Sunday 15 August 2010

Cool Britannia.

Our esteemed Prime Minister has been rapping the knuckles of the British tourist industry. He says they must stop selling modern Britain to foreign tourists. The concept of ‘Cool Britannia’ does not meet with his approval. Instead, they should be concentrating on British history and traditions.

Now, let me see, the most significant feature of British history would have to be the Empire, wouldn’t it? Two hundred years of pomp, circumstance, and Pax Britannia. So what should we tell our overseas visitors about the British Empire? The truth? OK, let’s have a list of truths about the conduct of Empire. It involved:

The systematic denigration, and sometimes destruction, of indigenous peoples, their traditions, their religion, and their language.

The presumption of superiority over people whose culture was, in most cases, every bit the equal of ours, and in some, older and more sophisticated.

The officially-sanctioned looting of art, artefacts and other items of value and prestige. Most of them we still have and steadfastly refuse to give back.

The abuse of native people, especially women, by military personnel and colonial officers.

British concentration camps in South Africa during the Boer War, in which many innocent people died.

British forced labour camps in India, in which many innocent people died.

Savage reprisals taken against those who, tired of asking ‘Can we have our country back, please’ and being shoved roughly aside, decided to try direct action as a last resort. These included the Croke Park Massacre in Ireland and the Amritsar Massacre in India. The Irish suffered the longest because Ireland was Britain’s first colony, and nobody ever bothered to correct the spurious, negative propaganda put out by the Norman cleric Gerald of Wales in the twelfth century. And at Amritsar, the people who were carelessly butchered weren’t even armed.

They’re the first seven uncomfortable truths that trip easily off the top of my head. So I wonder why Mr Cameron should be so keen to sell British history. Could it have anything to do with the fact that he’s an Old Etonian (see previous posts ad nauseum,) I wonder. After all, British public schoolboys did extremely well out of the Empire.

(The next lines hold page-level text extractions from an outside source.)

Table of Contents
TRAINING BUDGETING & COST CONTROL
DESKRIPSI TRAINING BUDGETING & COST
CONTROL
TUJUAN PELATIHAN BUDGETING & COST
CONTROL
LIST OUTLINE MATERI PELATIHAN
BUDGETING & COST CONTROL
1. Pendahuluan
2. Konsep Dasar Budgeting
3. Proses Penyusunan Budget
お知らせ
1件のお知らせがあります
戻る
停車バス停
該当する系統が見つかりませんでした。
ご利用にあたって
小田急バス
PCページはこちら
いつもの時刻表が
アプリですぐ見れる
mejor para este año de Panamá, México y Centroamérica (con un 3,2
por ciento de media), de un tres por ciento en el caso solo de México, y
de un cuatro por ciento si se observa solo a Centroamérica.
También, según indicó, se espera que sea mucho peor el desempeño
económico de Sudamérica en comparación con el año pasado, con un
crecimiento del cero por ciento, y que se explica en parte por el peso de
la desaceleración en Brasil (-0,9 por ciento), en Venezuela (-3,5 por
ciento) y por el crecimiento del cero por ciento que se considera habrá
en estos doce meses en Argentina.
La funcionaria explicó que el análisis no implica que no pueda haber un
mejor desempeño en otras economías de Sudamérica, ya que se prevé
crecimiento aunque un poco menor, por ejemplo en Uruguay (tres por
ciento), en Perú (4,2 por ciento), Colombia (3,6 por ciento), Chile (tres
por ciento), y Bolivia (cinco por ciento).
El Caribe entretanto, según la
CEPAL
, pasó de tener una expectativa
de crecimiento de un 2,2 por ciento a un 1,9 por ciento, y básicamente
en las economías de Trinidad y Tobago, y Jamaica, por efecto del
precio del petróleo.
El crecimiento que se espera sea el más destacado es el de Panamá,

Or maybe he’s thinking further back than Empire. Maybe he has the Middle Ages in mind. That was a golden age, if ever there was one, replete with gallant knights in shining armour and spotless surcoats, men who epitomised courage, decency and the chivalric code. Well actually, not really. Courage, maybe, but decency and chivalry? By all accounts they were a bunch of out and out thugs somewhat redolent of today’s inner city, drug-dealing gang leaders. They might have treated their own, high born ladies with a modicum of propriety, but they weren’t so particular about their treatment of the lower orders or the women from conquered territory.

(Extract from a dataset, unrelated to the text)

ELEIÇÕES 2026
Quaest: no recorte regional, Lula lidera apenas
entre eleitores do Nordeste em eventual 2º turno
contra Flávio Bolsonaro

And what about the famous heroes of the Middle Ages? Richard the Lionheart, what about him? Good King Richard, hero of the Robin Hood tales, one of the greatest English kings ever. Oh, right. This was the king who couldn’t speak English, who didn’t regard himself as English, who cared nothing for England save as a power base, and who spent only about six months of his ten year reign in England. Oh, and there was the little matter of his somewhat-less-than-decent acts of genocide in the Holy Land during the Crusades. The whole population of a city slaughtered, just for being there.

How about Robert the Bruce, saviour of Scotland, the man of fortitude who didn’t give up until he’d rightly won Scotland back for the Scots? Well, sort of, I suppose, but he was also the man who invited his rival to a conference in a church, and then stabbed him to death. After that, he went gaily on the rampage in the north and east of Scotland, killing the people, the animals and the crops. He left behind a dead and desolate landscape that remained barren for twenty years. Quite the hero, quite the chivalrous mediaeval knight.

I really wonder why we should be so keen to sell British history to the tourists. Maybe I’m being unduly cynical, but I think I’d prefer to put that stuff behind us and stick with Cool Britannia.